面子の代償

 成り行きというのはおそろしいものだ。成り行きで結婚したり、成り行きでタレントになったり、成り行きで大金持ちになった、なんていう話しをときどききくが、僕もこのまえ、成り行きでレストランへ行ってしまった。
 う〜む、べつにたいした成り行きではないな。でも、多少は意味ある成り行きだったのである。
 その一週間ほどまえ、午前の授業のおわりに学生たちに、どこか麺のうまい店を知っているか、ときいた。じゃあ先生つれて行ってあげる、といわれて5人グループについて行った。
 そのまま5人と、いろいろな料理をつつきながら昼ごはんを食べた。で、ここはやはり立場上支払いをしないといけないな、と思っていたが、ひとりの学生がいつのまにかすばやく支払いを済ませていた。もちろん、それは困ると、中国人のように主張したが迫力はなく、問題にもされず押し切られてしまった。

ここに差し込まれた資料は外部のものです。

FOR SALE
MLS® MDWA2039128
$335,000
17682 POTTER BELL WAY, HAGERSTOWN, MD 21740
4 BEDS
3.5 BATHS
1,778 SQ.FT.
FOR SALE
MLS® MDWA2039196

 いつだったか、中国人の友人にいわれたことがある。ワリカンなんてぜったいしない、と。ワリカンをいいだすやつなどとは、以後いっしょに飯など食うものか、とまで。なかなかきっぱりした考えだ。「面子」の思想が背後にあるのはまちがひない。
 それを思いだして、その場はすぐ引き下がった。しかし、我が方も先生としての「面子」が……。
 とはいえ、その5人にお返しのつもりでおごるのも、どうもぐあいがわるい。で、打開策として、担任の許可をえて、クラス全員で食事会をすることにした。先輩のY先生にも、スポンサーとして加わってもらうことにした。
 その晩は、地元の古い建物を利用した、アンティークな店をえらんだ。ふんいきがよくて、ちょっと高級な感じもするので、以前から一度行きたいと思っていた。
 ところがそこは、ちょっと高級どころではなかった。かなり高級だった。店の広い厨房に、海の食材がわんさか泳いでいたり、あらゆる肉、野菜が市場のように準備されていた。つまりメニューがない。
 それに動じず、これとこれを刺身に、それから、その肉とその肉にてきとうな野菜をまぜて炒めてくれ。などといえれば世話はない。幸い、学生のなかに料理にくわしい男の子がいて、テキパキと発注してくれた。
 あとはほとんど宴会になり、自分の娘や息子世代の若者たちと楽しいひとときをすごした(写真参照)。
 しかし、その代償は大きかった。ほろ酔いの上機嫌で支払いに向かうと、予想をはるかにこえる金額を提示された。少しボラれたかな。もちろんY先生とワリカンした。